City Looks to Hike Water, Sewer Rates in 2013

Lakewood City Council to vote on the measures on Dec. 17.

As part of the discussion for next year’s city budget, Lakewood City Council is considering raising both the water and the sewer rates.

City officials are looking to increase the sewer rates by 10 percent in 2013 in an effort to offset the cost of future sewer repairs mandated by the EPA.

The topic came up during a round of budget negotiations on Saturday, reported LoveLakewood.com.

Last week, an official from the EPA set up shop for a few days at Lakewood City Hall to examine the city’s storm water runoff.

With Lakewood reporting in 2010 that 91.4 million gallons of storm/sewer water were dumped into Lake Erie, the EPA is forcing the city to make some changes.

Those fixes to the city’s infrastructure could be expensive — as much as $500 million.

Mayor Michael Summers said that the meetings with the EPA official went well last week.  In the coming weeks, the city will be issued an “order on consent,” which is an agreement to begin repairs.

The specific solutions haven’t quite been ironed out yet, but to start, one of the possibilities is a sewer separation line at Abbieshire and Summit avenues.

“Those are the kinds of investments we need to make to prevent overflows and if do have overflows to make sure that it’s clean water,” Summers said.

 “Our strategy is to keep going, or else at some point (the EPA) may lose patience,” he added.

Meanwhile, water rates may also increase by 3 percent in 2013.

“Water rates go up because people are consuming dramatically less water,” said Summers. ”The cost to maintain the system is the same. The cost per unit has to go up for the capacity to manage it.”

Lakewood City Council is expected to vote on both measures, following final budget talks, at its Dec. 17 meeting.

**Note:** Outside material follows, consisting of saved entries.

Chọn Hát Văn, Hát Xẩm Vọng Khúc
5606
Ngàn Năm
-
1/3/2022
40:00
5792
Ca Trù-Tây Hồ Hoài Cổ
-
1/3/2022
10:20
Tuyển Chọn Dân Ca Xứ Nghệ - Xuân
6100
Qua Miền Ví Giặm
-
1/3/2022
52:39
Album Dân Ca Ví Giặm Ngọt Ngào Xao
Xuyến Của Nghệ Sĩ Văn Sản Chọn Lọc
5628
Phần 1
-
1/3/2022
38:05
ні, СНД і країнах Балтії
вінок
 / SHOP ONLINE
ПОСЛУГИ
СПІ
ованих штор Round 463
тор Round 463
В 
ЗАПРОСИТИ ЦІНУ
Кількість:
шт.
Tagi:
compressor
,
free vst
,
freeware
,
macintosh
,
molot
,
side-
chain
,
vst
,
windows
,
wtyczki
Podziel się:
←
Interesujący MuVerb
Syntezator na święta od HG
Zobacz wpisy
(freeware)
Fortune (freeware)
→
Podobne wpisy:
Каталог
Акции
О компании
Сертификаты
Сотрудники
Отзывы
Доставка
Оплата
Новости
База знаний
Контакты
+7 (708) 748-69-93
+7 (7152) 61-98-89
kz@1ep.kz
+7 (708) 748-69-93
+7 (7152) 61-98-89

Brandon Scullion December 04, 2012 at 06:25 PM
2 family home. 4 occupants. 150 per month on average. Any higher and I may have to evict some people.
michael bastian December 04, 2012 at 10:00 PM
if residents are using dramatically less water, then the problem of storm runoff is that it has not changed and may or not be variable according to historical data. What was acceptable 39 years ago may not be at present. Cities that have reduced their usage should be allowed some leeway in how new infrastructure should be cost assessed. It seems the definitions regarding water and its impact are being pulled from an ancient dictionary. Fighting the old war as it has been said.
Lakewood21 December 05, 2012 at 04:24 PM
We moved to Lakewood 17 years ago. Our bill use to be about $100 for 3 months. Now it is $100 every month. That seems to be an amazing increase. We pay more for water here on Lake Erie than they do in Tucson, Arizona. I really don't understand why.
Brandon Scullion December 05, 2012 at 09:23 PM
I pay more for water then I do for nat gas. Sometimes nat gas and electric combined. How messed up is that?
Harriet Petti December 06, 2012 at 04:34 AM
These systems are old systems and the amount of overflow that was acceptable for runoff led us down the path to bacteria levels in our lake that left it unsafe for use. We have to put the money into the infrastructure, even with water use down, we still have waste water and sewage to treat. We are so lucky to have easy and reliable access to water, if it means 3% hike in our sewage bill, I'm ok with that.